--- ASSIGNED TASK ---
Your answer should reproduce every line of the material in which the word "Brasil" occurs.
═══ SUPPLIED RECORDS
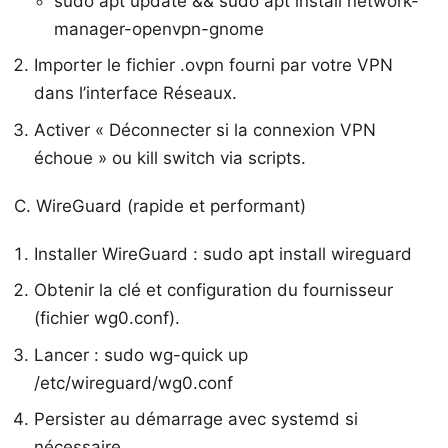
sudo apt update && sudo apt install network-
manager-openvpn-gnome
Importer le fichier .ovpn fourni par votre VPN
dans l’interface Réseaux.
Activer « Déconnecter si la connexion VPN
échoue » ou kill switch via scripts.
C. WireGuard (rapide et performant)
Installer WireGuard : sudo apt install wireguard
Obtenir la clé et configuration du fournisseur
(fichier wg0.conf).
Lancer : sudo wg-quick up
/etc/wireguard/wg0.conf
Persister au démarrage avec systemd si
nécessaire.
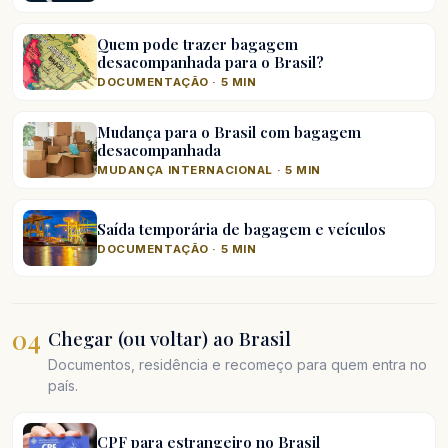
Quem pode trazer bagagem
desacompanhada para o Brasil?
DOCUMENTAÇÃO · 5 MIN
Mudança para o Brasil com bagagem
desacompanhada
MUDANÇA INTERNACIONAL · 5 MIN
Saída temporária de bagagem e veículos
DOCUMENTAÇÃO · 5 MIN
04
Chegar (ou voltar) ao Brasil
Documentos, residência e recomeço para quem entra no
país.
CPF para estrangeiro no Brasil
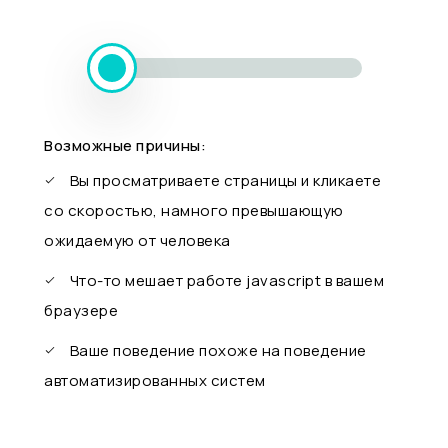
Возможные причины:
Вы просматриваете страницы и кликаете
со скоростью, намного превышающую
ожидаемую от человека
Что-то мешает работе javascript в вашем
браузере
Ваше поведение похоже на поведение
автоматизированных систем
══════
--- TASK RESPONSE ---
desacompanhada para o Brasil?
Mudança para o Brasil com bagagem
Chegar (ou voltar) ao Brasil
CPF para estrangeiro no Brasil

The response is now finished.